Caloric restriction is a cornerstone of weight loss and metabolic health interventions; however, it is consistently associated with unintended reductions in lean body mass. Clinical evidence indicates that pharmacologic-induced caloric restriction involving GLP-1 receptor agonists (GLP-1RAs) consistently produces substantial weight loss (~10-15% of baseline body weight). This is consistently accompanied by reductions in lean mass as well, similar to the changes seen in diet-induced weight loss. A review of the effect of semaglutide on lean mass in clinical trials indicates that, while weight loss is primarily due to reductions in fat mass, lean mass can account for up to 40% of total weight loss. In the SURMOUNT-1 study, of the tirzepatide-associated body weight lost, 75% was fat mass and 25% was lean mass. This raises concerns as the lean mass loss can account for a clinically meaningful portion of total weight reduction, highlighting the need for strategies to support muscle preservation during semaglutide-induced weight loss.

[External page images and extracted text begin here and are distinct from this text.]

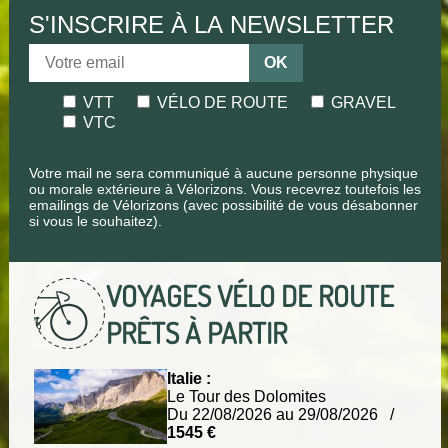
S'INSCRIRE À LA NEWSLETTER
OK
VTT
VÉLO DE ROUTE
GRAVEL
VTC
Votre mail ne sera communiqué à aucune personne physique
ou morale extérieure à Vélorizons. Vous recevrez toutefois les
emailings de Vélorizons (avec possibilité de vous désabonner
si vous le souhaitez).
VOYAGES VÉLO DE ROUTE
PRÊTS À PARTIR
Italie :
Le Tour des Dolomites
Du 22/08/2026 au 29/08/2026 /
1545 €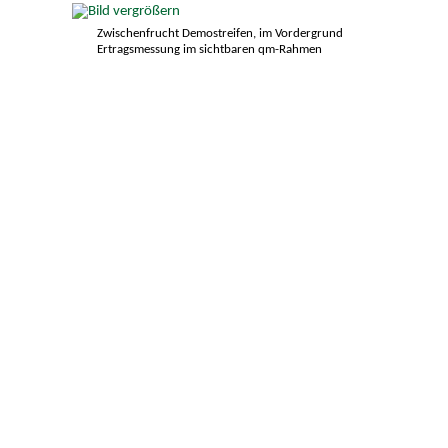
Zwischenfrucht Demostreifen, im Vordergrund
Ertragsmessung im sichtbaren qm-Rahmen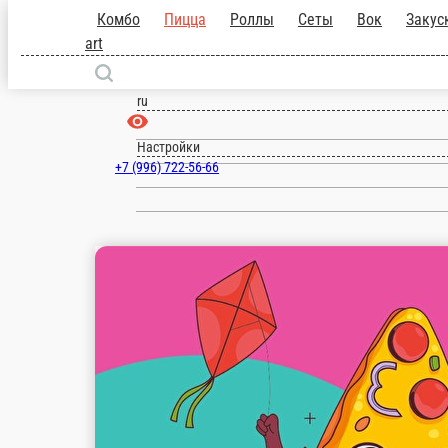
Комбо
Пицца
Роллы
Сеты
Вок
За
за баллы Pop-art
Самара
ru
Настройки
+7 (996) 722-56-66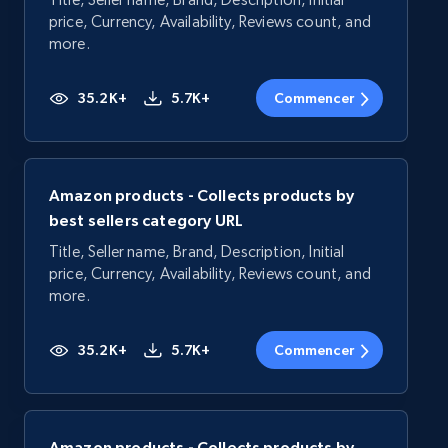
price, Currency, Availability, Reviews count, and
more.
35.2K+
5.7K+
Commencer
Amazon products - Collects products by
best sellers category URL
Title, Seller name, Brand, Description, Initial
price, Currency, Availability, Reviews count, and
more.
35.2K+
5.7K+
Commencer
Amazon products - Collects products by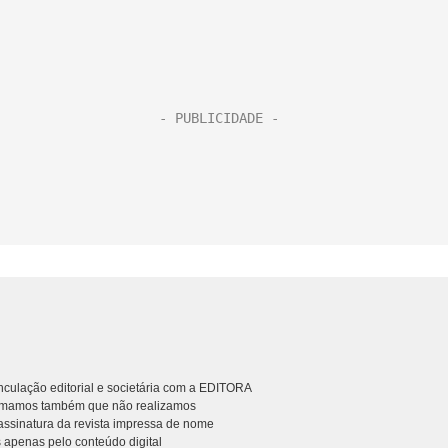
culação editorial e societária com a EDITORA
rmamos também que não realizamos
ssinatura da revista impressa de nome
 apenas pelo conteúdo digital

Loss of skeletal muscle is clinically relevant, as it negatively impacts physical function, resting energy expenditure, metabolic flexibility, and long-term weight maintenance. During sustained energy deficits, skeletal muscle protein balance shifts toward net catabolism due to suppressed anabolic signaling, reduced dietary protein and amino acid availability, and increased activation of proteolytic pathways. Reductions in insulin and insulin-like growth factor-1 (IGF-1), along with increased activity of the ubiquitin-proteasome and autophagy-lysosome systems, contribute to accelerated muscle protein breakdown during caloric restriction.
Appetite suppression whether behaviorally induced or pharmacologically mediated can further exacerbate inadequate protein and micronutrient intake, increasing vulnerability to muscle loss. Importantly, lean mass loss observed in these contexts is largely attributable to reduced caloric and protein intake rather than to the specific method used to achieve energy restriction, underscoring the relevance of muscle-preserving strategies across weight-loss approaches.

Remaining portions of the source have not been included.